• Data excerpts:
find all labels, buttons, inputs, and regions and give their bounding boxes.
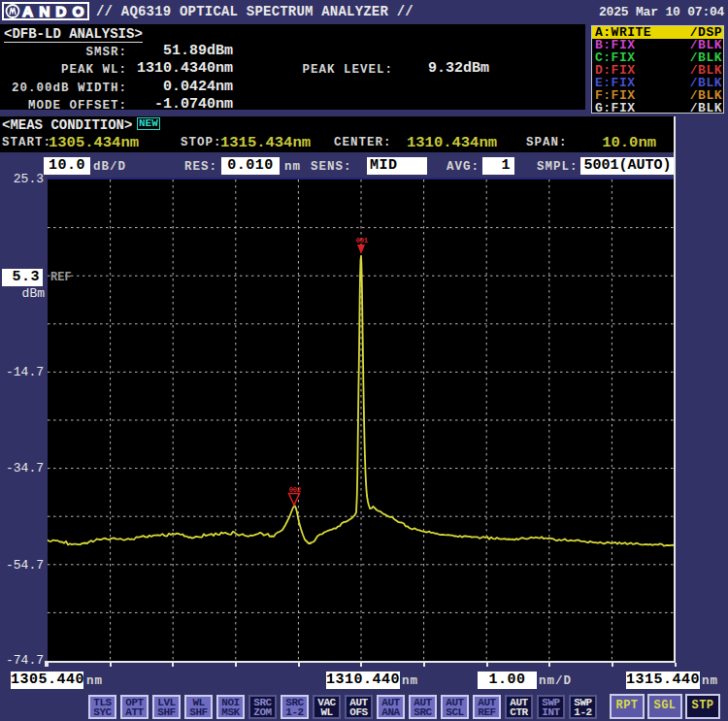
svg-text:ANDO: ANDO (22, 3, 84, 19)
svg-text:002: 002 (289, 486, 302, 494)
svg-text:REF: REF (50, 271, 72, 284)
svg-text:001: 001 (356, 237, 369, 245)
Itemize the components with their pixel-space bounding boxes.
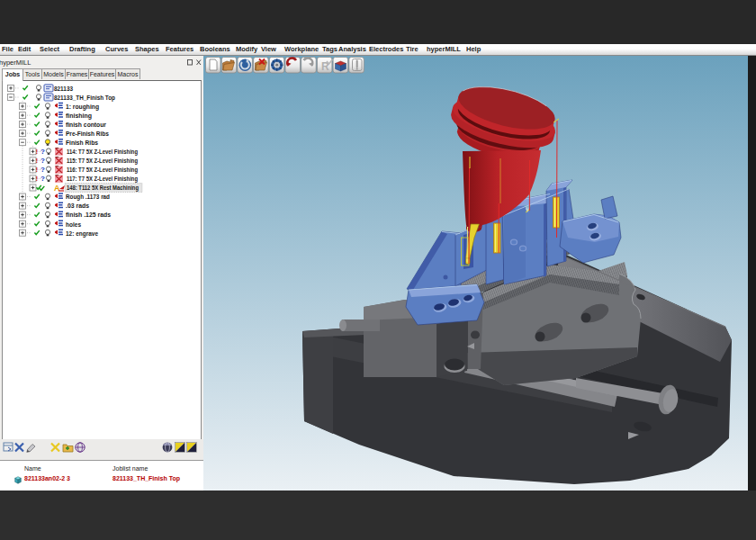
svg-text:Pre-Finish Ribs: Pre-Finish Ribs — [66, 130, 109, 138]
svg-text:Finish Ribs: Finish Ribs — [66, 140, 98, 147]
svg-text:115: T7 5X Z-Level Finishing: 115: T7 5X Z-Level Finishing — [67, 158, 138, 165]
svg-text:117: T7 5X Z-Level Finishing: 117: T7 5X Z-Level Finishing — [67, 176, 138, 183]
svg-text:148: T112 5X Rest Machining: 148: T112 5X Rest Machining — [67, 184, 139, 192]
svg-text:finish contour: finish contour — [66, 122, 106, 129]
svg-text:.03 rads: .03 rads — [66, 202, 89, 210]
svg-text:holes: holes — [66, 221, 81, 229]
svg-text:finish .125 rads: finish .125 rads — [66, 212, 111, 219]
svg-text:1: roughing: 1: roughing — [66, 104, 99, 111]
svg-text:12: engrave: 12: engrave — [66, 230, 98, 238]
svg-text:Rough .1173 rad: Rough .1173 rad — [66, 194, 110, 201]
svg-text:821133: 821133 — [54, 86, 73, 93]
svg-text:821133_TH_Finish Top: 821133_TH_Finish Top — [54, 94, 116, 102]
svg-text:116: T7 5X Z-Level Finishing: 116: T7 5X Z-Level Finishing — [67, 166, 138, 174]
svg-text:finishing: finishing — [66, 112, 92, 120]
svg-text:114: T7 5X Z-Level Finishing: 114: T7 5X Z-Level Finishing — [67, 148, 138, 156]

• Assignment: Write out the records above in full and exactly, with no pictures.

• Task result:
find all labels, buttons, inputs, and regions and give their bounding boxes.
svg-text:ANDO: ANDO (22, 3, 84, 19)
svg-text:002: 002 (289, 486, 302, 494)
svg-text:REF: REF (50, 271, 72, 284)
svg-text:001: 001 (356, 237, 369, 245)
Itemize the components with their pixel-space bounding boxes.
svg-text:Pre-Finish Ribs: Pre-Finish Ribs — [66, 130, 109, 138]
svg-text:Finish Ribs: Finish Ribs — [66, 140, 98, 147]
svg-text:115: T7 5X Z-Level Finishing: 115: T7 5X Z-Level Finishing — [67, 158, 138, 165]
svg-text:117: T7 5X Z-Level Finishing: 117: T7 5X Z-Level Finishing — [67, 176, 138, 183]
svg-text:148: T112 5X Rest Machining: 148: T112 5X Rest Machining — [67, 184, 139, 192]
svg-text:finish contour: finish contour — [66, 122, 106, 129]
svg-text:.03 rads: .03 rads — [66, 202, 89, 210]
svg-text:holes: holes — [66, 221, 81, 229]
svg-text:finish .125 rads: finish .125 rads — [66, 212, 111, 219]
svg-text:1: roughing: 1: roughing — [66, 104, 99, 111]
svg-text:12: engrave: 12: engrave — [66, 230, 98, 238]
svg-text:Rough .1173 rad: Rough .1173 rad — [66, 194, 110, 201]
svg-text:821133: 821133 — [54, 86, 73, 93]
svg-text:821133_TH_Finish Top: 821133_TH_Finish Top — [54, 94, 116, 102]
svg-text:116: T7 5X Z-Level Finishing: 116: T7 5X Z-Level Finishing — [67, 166, 138, 174]
svg-text:finishing: finishing — [66, 112, 92, 120]
svg-text:114: T7 5X Z-Level Finishing: 114: T7 5X Z-Level Finishing — [67, 148, 138, 156]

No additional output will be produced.